L’adaptation au changement climatique implique de nouvelles approches

L’actuel été des extrêmes dans l’hémisphère Nord a ramené à l’avant-plan, dans les pays européens, la question de l’adaptation au changement climatique. Loin de se stabiliser à court terme, le climat sera continuellement en évolution durant les prochaines décennies. Il pourrait révéler, même dans les pays fortement industrialisés et urbains, une plus grande dépendance des sociétés modernes à son égard qu’on le pense habituellement.
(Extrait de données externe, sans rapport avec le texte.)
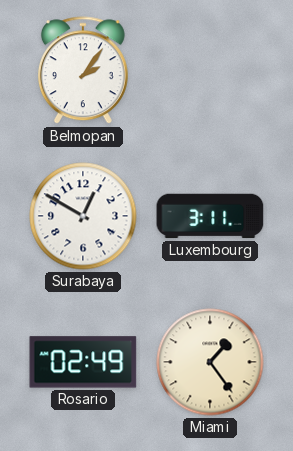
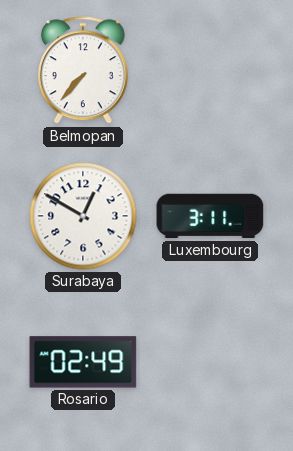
Belmopan: 2:06 -> 7:37
Miami: 1:24 -> none
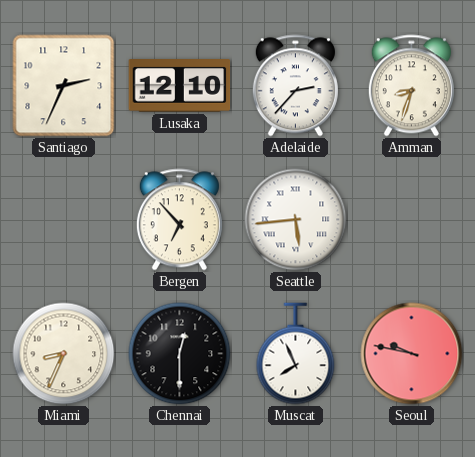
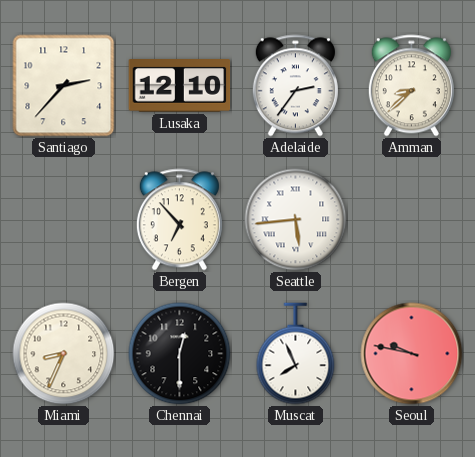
Santiago: 2:34 -> 2:37
Adelaide: 2:37 -> 2:36
Amman: 8:33 -> 8:38
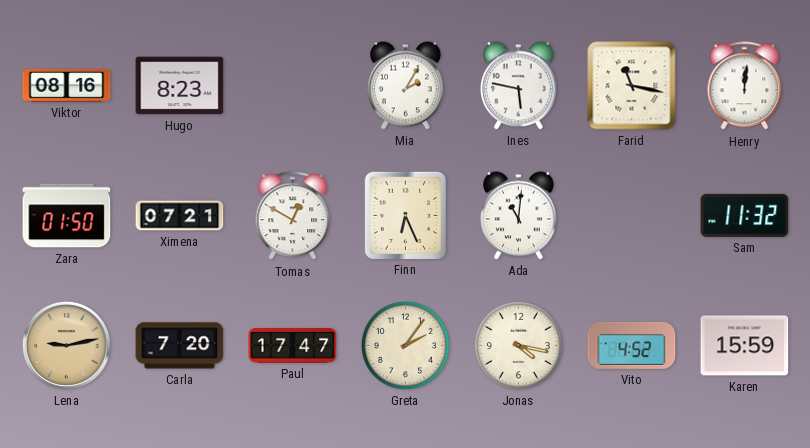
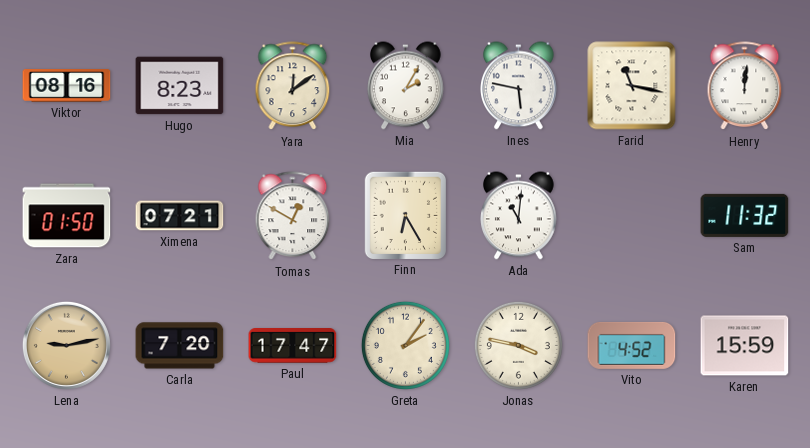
Yara: none -> 12:09
Finn: 6:26 -> 6:25
Jonas: 4:17 -> 3:47
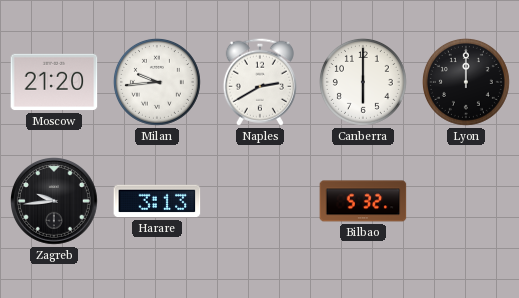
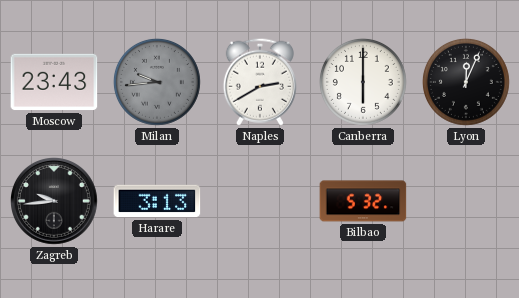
Moscow: 21:20 -> 23:43
Milan dial: white -> grey
Lyon: 12:00 -> 12:04
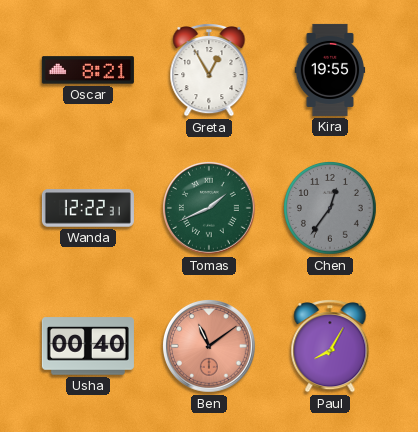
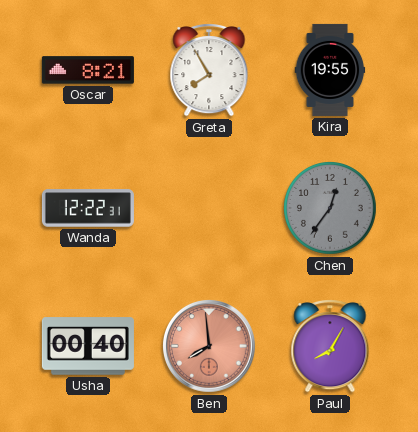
Greta: 12:55 -> 7:55
Tomas: 1:41 -> none
Ben: 11:09 -> 7:59
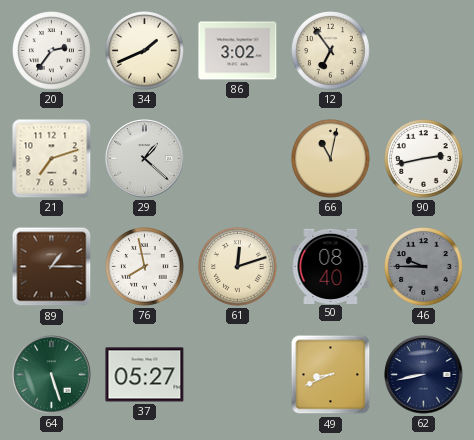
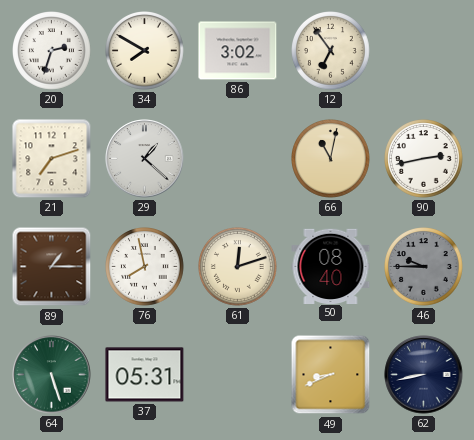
20: 2:36 -> 2:33
34: 1:41 -> 7:50
37: 05:27 -> 05:31
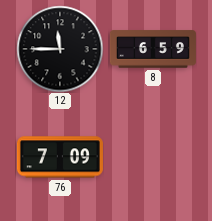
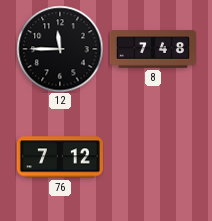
8: 6:59 -> 7:48
76: 7:09 -> 7:12
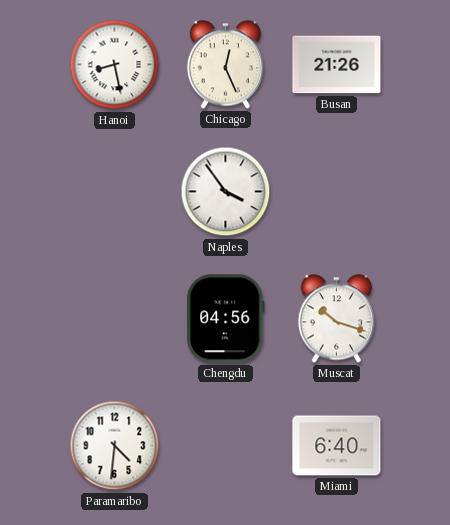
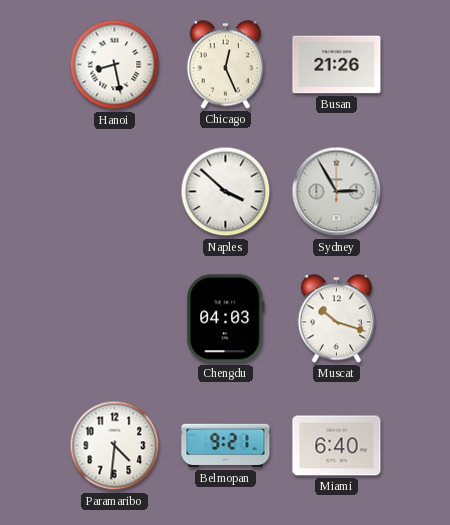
Naples: 3:54 -> 3:52
Sydney: none -> 2:55
Chengdu: 04:56 -> 04:03
Belmopan: none -> 9:21
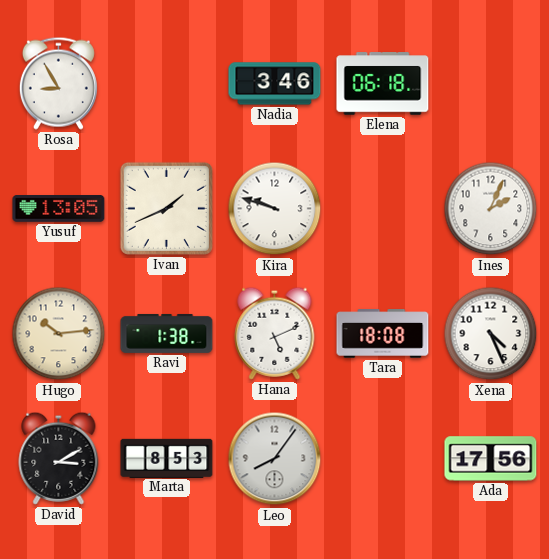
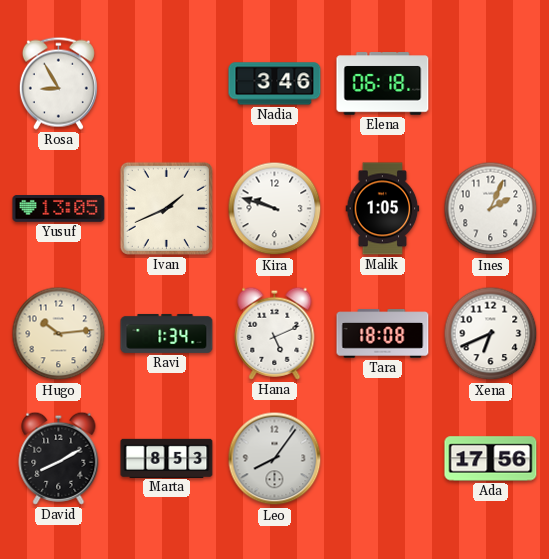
Malik: none -> 1:05
Ravi: 1:38 -> 1:34
Xena: 4:26 -> 6:41
David: 3:10 -> 8:10
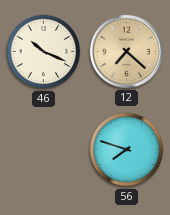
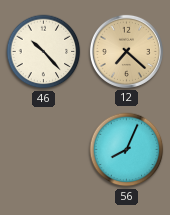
46: 10:19 -> 10:23
56: 7:48 -> 8:04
Une fraction de l’adaptation nécessaire à ces changements se produit de façon spontanée, sans apparaître dans des programmes d’action. Mais une large part demande de l’anticipation, de la coordination et de l’apprentissage. Les modalités sont très différentes de celles qui définissent les actions de réduction des émissions de gaz à effet de serre, elles-mêmes laborieusement et insuffisamment développées ces dernières décennies.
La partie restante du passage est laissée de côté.